Era uma vez um oleiro, a mulher e um filho.
À medida que este crescia, os pais ficavam cada vez mais tristes, pois
ele era diferente das outras crianças.
Nunca brincava com eles; nem ria, nem cantava.
Só ficava sentado, sozinho.
Mesmo com os pais ele só falava de raro em raro, e nunca aprendeu os
modos educados das outras crianças da aldeia.
Ele ficava só sentado, pensando o dia inteiro - e ninguém sabia em que
ele tanto pensava, o que entristecia muito aos pais.
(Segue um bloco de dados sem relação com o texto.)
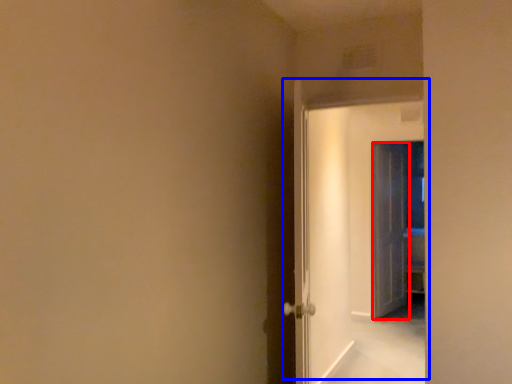 Question: Which point is further to the camera, door (highlighted by a red box) or door (highlighted by a blue box)?

Choices:
 (A) door
 (B) door

Answer: (A) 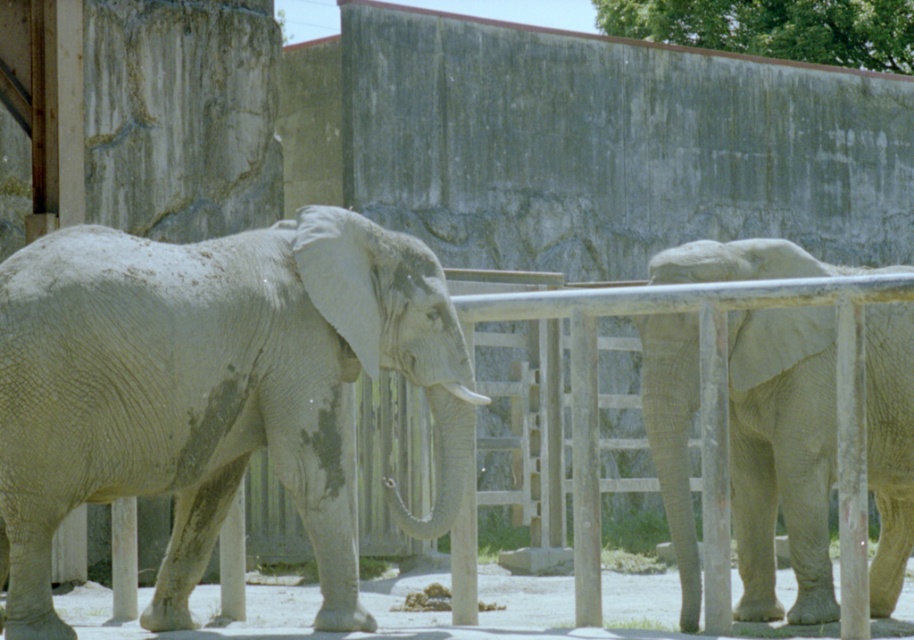 Question: Does gray textured elephant at center lie behind gray textured elephant at right?

Choices:
 (A) yes
 (B) no

Answer: (B)

Question: Considering the relative positions of gray textured elephant at center and gray textured elephant at right in the image provided, where is gray textured elephant at center located with respect to gray textured elephant at right?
As outras mulheres tentavam consolar a mulher do oleiro, dizendo:
- Talvez você ainda tenha outro filho, igual às outras crianças!
Mas ela dizia:
- Eu não quero outro filho. Eu quero é que esse seja sociável.
E os homens da cidade tentavam animar o oleiro, dizendo:
- Esses meninos estranhos freqüentemente se tornam grandes homens!
E o homem dizia:
- Deixem o garoto em paz.
Algum dia vamos saber se ele é um homem sábio ou um idiota.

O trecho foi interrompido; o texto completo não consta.